Question about DiffusionModel last layer zero_module

Project-MONAI / GenerativeModels

MONAI Generative Models makes it easy to train, evaluate, and deploy generative models and related applications

Apache License 2.0

613 stars 87 forks source link

Question about DiffusionModel last layer zero_module #419

Closed SophieOstmeier closed 1 year ago

SophieOstmeier commented 1 year ago

I have more like a question.

I am using the DiffusionModel and in the last step, the h tensor is all zeros

The out function is defined

Is there any reason, why zero_module is called? For me, it makes less sense, because the output of the model is always all zeros and computing a gradients is always none. Help is highly appreciated. And sorry in advance, if that is a basic question.

marksgraham commented 1 year ago

Hi,

We found it improved the performance of our models - this is referenced here.

This should not stop your model parameters from updating during training - is this something you have found in your experiments?

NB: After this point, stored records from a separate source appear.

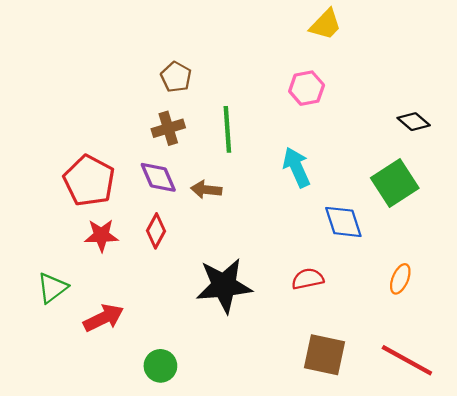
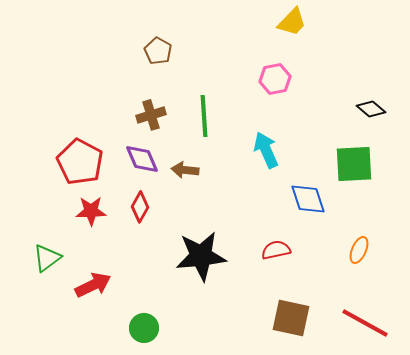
brown pentagon: (176, 77) -> (158, 51), moved
green square: (395, 183) -> (354, 164), turned 30

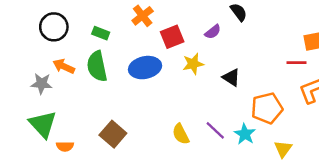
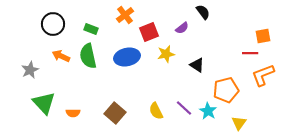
gray star: (42, 84) -> (30, 70), moved, turned -30
brown square: (113, 134) -> (115, 113), moved
orange semicircle: (65, 146) -> (73, 113), moved

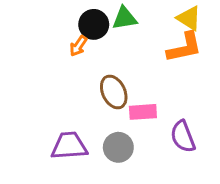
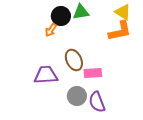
purple semicircle: (183, 137) -> (97, 102), moved
purple trapezoid: (69, 146) -> (46, 75), moved

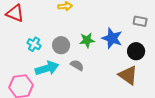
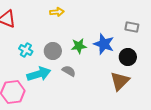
brown triangle: (128, 75) -> (120, 81), turned 40

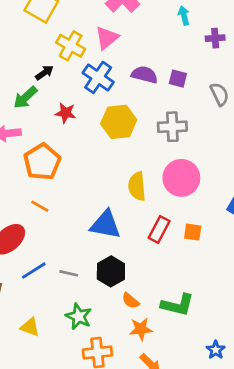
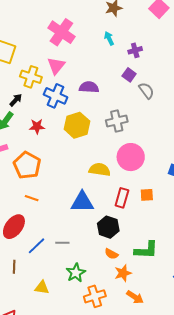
purple square: (178, 79) -> (129, 75), moved, turned 32
yellow semicircle: (137, 186) -> (100, 170), turned 115
black hexagon: (111, 271) -> (108, 227), moved
green star: (79, 316) -> (76, 273), turned 30

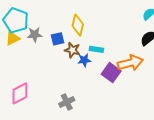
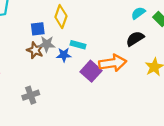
gray star: (35, 35) -> (47, 44), moved
brown star: (72, 50) -> (35, 50), moved
gray cross: (67, 102) -> (31, 95), moved

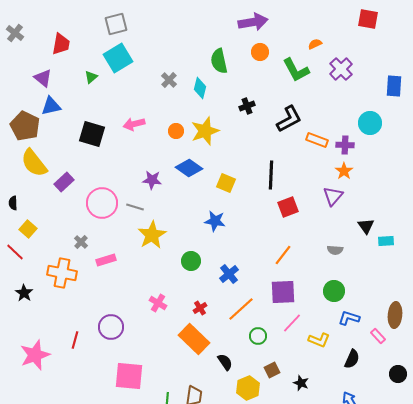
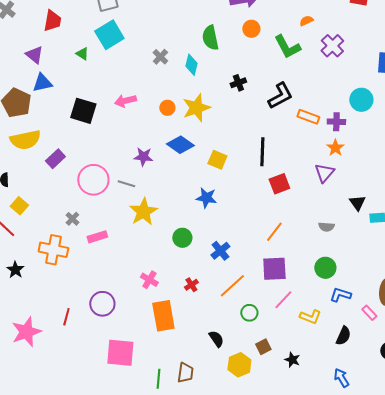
green triangle: (91, 77) -> (82, 54), turned -48
yellow semicircle: (34, 163) -> (25, 140), turned -64
orange rectangle: (194, 339) -> (163, 316), moved, turned 36

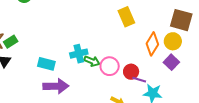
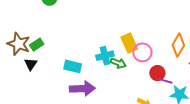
yellow rectangle: (126, 17) -> (129, 43), moved
pink circle: (110, 66) -> (142, 52), moved

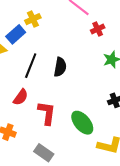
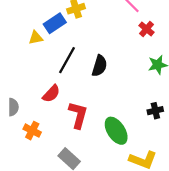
red cross: (98, 29) -> (147, 29), turned -32

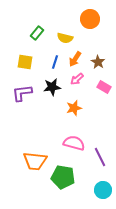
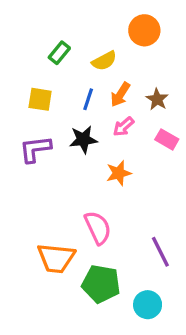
yellow semicircle: (65, 38) -> (104, 61), turned -42
pink semicircle: (74, 143) -> (98, 228), moved, turned 50
cyan circle: (103, 190) -> (148, 305), moved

SophieOstmeier commented 1 year ago

Thanks for your reply and the reference! That makes sense now. It took a couple of passes until I would not get a zero output, but then the weights updated to some non-zero value.

bill-yc-chen commented 1 week ago

May I ask, why we detach the gradient in the zero_module? https://github.com/Project-MONAI/GenerativeModels/blob/main/generative/networks/nets/diffusion_model_unet.py#L68 Especially the final output layer use the zero_module. https://github.com/Project-MONAI/GenerativeModels/blob/main/generative/networks/nets/diffusion_model_unet.py#L1856

This seems odd to me, like the whole final layer is untrainable and the parameters are always zero.